How do vishay/dales compare with Holco/PRP resistors ? They're essentially priced the same, and look equally cool (black holco's !!!)


----------



## tomb

These are the things I've heard and read, and the experience I've had. As always, there will be differing opinions and YMMV:

 1. Metal-film resistors have less noise than other resistor types.
 2. Metal-film resistors's resistance does not alter under heat.
 3. The V-D brand of metal-film resistors are the highest quality metal-film resistors, of those regularly availble at reasonable prices:
 a.) They offer greater precision over value, and do not vary from resistor to resistor as other brands, e.g., "matching" is not as difficult.
 b.) V-D's are also tremendously derated.

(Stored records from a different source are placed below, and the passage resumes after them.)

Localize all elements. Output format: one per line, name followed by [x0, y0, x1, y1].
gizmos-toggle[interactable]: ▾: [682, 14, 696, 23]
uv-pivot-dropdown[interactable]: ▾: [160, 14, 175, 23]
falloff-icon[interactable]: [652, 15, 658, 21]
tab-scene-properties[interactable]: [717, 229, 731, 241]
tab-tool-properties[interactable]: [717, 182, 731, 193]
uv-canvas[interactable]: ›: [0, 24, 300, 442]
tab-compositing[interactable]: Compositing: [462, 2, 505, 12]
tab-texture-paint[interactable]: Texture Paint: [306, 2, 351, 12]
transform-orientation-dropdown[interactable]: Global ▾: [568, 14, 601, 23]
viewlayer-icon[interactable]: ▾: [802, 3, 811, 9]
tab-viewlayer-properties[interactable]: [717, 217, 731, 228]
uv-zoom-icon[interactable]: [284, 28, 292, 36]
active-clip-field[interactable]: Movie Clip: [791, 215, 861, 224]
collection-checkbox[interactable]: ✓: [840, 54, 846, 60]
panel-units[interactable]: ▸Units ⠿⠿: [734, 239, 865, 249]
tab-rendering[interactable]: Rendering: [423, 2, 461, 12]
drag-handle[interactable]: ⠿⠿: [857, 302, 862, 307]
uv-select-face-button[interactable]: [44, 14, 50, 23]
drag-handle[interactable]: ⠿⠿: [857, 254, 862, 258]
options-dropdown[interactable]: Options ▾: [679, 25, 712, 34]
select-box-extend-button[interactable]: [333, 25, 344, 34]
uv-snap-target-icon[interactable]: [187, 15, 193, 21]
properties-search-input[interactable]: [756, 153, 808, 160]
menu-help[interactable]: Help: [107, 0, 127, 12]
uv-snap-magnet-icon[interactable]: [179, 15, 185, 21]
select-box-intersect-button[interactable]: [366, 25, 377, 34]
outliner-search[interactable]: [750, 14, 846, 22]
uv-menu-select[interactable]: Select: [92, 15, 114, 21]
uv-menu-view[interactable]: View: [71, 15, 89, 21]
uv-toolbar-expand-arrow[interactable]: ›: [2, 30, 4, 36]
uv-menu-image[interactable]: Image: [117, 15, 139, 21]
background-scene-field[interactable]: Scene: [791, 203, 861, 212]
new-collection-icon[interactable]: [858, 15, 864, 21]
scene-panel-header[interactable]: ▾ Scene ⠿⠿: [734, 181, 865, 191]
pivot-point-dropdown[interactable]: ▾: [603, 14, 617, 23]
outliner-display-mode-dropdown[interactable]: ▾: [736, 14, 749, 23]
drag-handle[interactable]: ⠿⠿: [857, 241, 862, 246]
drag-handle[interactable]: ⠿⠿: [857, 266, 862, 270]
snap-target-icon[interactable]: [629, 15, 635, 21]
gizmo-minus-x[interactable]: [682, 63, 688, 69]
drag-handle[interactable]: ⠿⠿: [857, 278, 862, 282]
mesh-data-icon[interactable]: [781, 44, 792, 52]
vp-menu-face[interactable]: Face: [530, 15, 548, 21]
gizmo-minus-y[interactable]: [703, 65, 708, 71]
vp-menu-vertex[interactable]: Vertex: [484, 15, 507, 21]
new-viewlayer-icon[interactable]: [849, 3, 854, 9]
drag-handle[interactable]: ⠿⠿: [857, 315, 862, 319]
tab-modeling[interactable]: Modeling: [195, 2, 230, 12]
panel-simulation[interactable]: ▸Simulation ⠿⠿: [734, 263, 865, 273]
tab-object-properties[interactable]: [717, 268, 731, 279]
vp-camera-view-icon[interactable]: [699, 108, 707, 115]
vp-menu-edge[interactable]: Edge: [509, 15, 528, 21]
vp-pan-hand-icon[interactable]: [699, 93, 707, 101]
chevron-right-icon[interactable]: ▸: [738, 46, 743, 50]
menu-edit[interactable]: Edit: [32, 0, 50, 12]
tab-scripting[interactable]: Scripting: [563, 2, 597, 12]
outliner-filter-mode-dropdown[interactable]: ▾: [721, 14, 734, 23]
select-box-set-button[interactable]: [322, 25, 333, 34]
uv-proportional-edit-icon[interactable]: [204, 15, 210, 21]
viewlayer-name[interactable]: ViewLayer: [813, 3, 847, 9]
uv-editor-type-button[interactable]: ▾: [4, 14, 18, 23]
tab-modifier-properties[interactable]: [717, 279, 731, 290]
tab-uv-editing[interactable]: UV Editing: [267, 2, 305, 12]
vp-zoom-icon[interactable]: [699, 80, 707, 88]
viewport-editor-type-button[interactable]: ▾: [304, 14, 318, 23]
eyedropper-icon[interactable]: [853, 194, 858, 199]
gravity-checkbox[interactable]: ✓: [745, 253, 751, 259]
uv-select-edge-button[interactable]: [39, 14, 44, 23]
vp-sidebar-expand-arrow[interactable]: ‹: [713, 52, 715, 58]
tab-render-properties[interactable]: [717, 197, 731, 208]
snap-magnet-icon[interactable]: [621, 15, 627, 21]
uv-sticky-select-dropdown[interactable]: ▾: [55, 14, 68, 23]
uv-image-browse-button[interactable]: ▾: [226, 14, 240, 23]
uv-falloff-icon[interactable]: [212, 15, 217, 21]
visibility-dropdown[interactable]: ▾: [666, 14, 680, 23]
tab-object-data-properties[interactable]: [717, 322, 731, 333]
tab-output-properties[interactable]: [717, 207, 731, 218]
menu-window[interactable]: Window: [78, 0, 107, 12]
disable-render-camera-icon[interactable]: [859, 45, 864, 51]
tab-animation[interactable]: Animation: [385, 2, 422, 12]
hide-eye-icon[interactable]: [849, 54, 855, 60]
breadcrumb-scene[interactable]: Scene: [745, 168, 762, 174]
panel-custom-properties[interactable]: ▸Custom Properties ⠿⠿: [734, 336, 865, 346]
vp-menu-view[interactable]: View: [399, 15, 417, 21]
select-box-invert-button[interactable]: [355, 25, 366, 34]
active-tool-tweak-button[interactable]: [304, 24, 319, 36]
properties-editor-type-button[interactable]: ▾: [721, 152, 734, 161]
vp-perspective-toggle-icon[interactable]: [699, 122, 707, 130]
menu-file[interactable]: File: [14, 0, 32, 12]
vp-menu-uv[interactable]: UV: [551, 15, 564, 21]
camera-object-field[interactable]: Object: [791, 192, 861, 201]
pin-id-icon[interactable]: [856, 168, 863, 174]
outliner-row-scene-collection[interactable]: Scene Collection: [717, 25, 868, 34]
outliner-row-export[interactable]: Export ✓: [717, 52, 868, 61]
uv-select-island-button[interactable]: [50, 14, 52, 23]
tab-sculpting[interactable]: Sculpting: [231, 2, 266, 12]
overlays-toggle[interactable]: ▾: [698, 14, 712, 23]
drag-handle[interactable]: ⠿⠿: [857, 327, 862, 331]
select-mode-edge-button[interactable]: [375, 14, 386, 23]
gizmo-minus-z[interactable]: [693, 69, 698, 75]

For a given application, they will readily support _twice_ the power load for the same wattage rating
 4. As already mentioned, V-D's use value labels instead of color codes, actually reducing the chances of confusion or a mis-placed resistor.

 All of that said, there are certain instances where a V-D resistor does not sound as good. Those cases, more often than not, involve tube circuits where some noise and harshness is already present. A V-D resistor will not mask this - _at all._ In those cases, some of the boutique resistors will _sound_ better - Kiwame, Stackpole, etc.

 I've specifically replaced the V-D resistors on the outputs of my SOHA's and put in Stackpoles. The Stackpoles sound "sweeter" with no harshness. I doubt seriously that result is because the Stackpoles are better electrically. No doubt, the reverse is true, and in a manner similar to tubes vs. solid state. These differences are much less significant in a Millett Hybrid, btw.

 Also, I would never consider one of the boutique resistors in a solid-state circuit: those are V-D's all the way.


----------



## Garbz

1. Metal-film resistors have less noise than other resistor types.

 --True though this is so insignificant it bearly makes an impact on even measurement gear. Other factors play a much larger role.

 2. Metal-film resistors's resistance does not alter under heat.

 --Yes they do. the ppm/C varies quite considerably depending on the resistor construction.

 3. The V-D brand of metal-film resistors are the highest quality metal-film resistors, of those regularly availble at reasonable prices:
 a.) They offer greater precision over value, and do not vary from resistor to resistor as other brands, e.g., "matching" is not as difficult.

 --hogwash. The ones most people use have the same 1% precision. If it were any better Vishey-Dale would be screaming about how good their parts are by labeling them 0.5% or so.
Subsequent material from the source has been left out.